• _Work instruction_:
Scanning the entries below, copy every line that contains the word "Tetracycline".

• _Supplied data_:
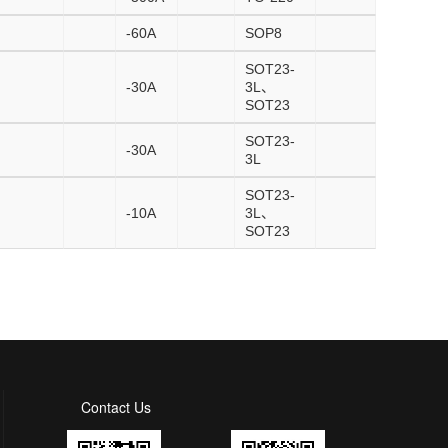
-60A
SOP8
SOT23-
-30A
3L、
SOT23
SOT23-
-30A
3L
SOT23-
-10A
3L、
SOT23
Contact Us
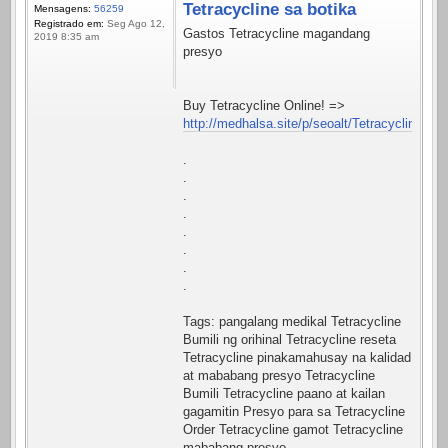
Tetracycline sa botika
Mensagens:
56259
Registrado em:
Seg Ago 12,
Gastos Tetracycline magandang
2019 8:35 am
presyo
Buy Tetracycline Online! =>
http://medhalsa.site/p/seoalt/Tetracycline.htm
.
.
.
.
.
.
.
.
Tags: pangalang medikal Tetracycline
Bumili ng orihinal Tetracycline reseta
Tetracycline pinakamahusay na kalidad
at mababang presyo Tetracycline
Bumili Tetracycline paano at kailan
gagamitin Presyo para sa Tetracycline
Order Tetracycline gamot Tetracycline
mababang presyo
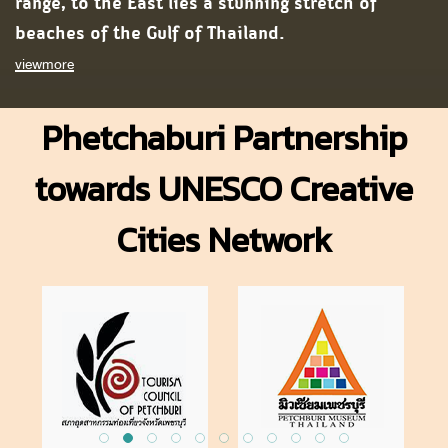
range, to the East lies a stunning stretch of
beaches of the Gulf of Thailand.
viewmore
Phetchaburi Partnership
towards UNESCO Creative
Cities Network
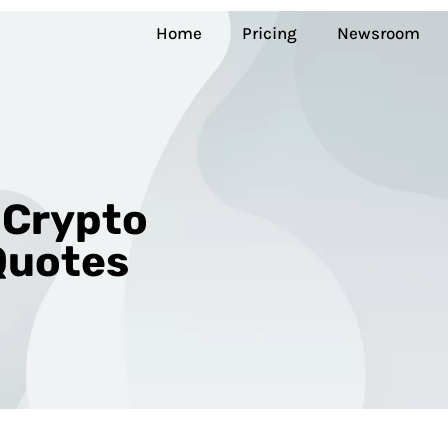
Home
Pricing
Newsroom
 Crypto
Quotes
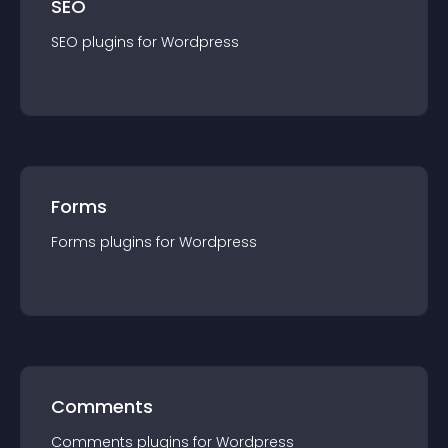
SEO
SEO
plugin
s for
Wordpress
Forms
Forms
plugin
s for
Wordpress
Comments
Comments
plugin
s for
Wordpress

• _Finished exercise_:
Tetracycline sa botika
Gastos Tetracycline magandang
Buy Tetracycline Online! =>
http://medhalsa.site/p/seoalt/Tetracycline.htm
Tags: pangalang medikal Tetracycline
Bumili ng orihinal Tetracycline reseta
Tetracycline pinakamahusay na kalidad
at mababang presyo Tetracycline
Bumili Tetracycline paano at kailan
gagamitin Presyo para sa Tetracycline
Order Tetracycline gamot Tetracycline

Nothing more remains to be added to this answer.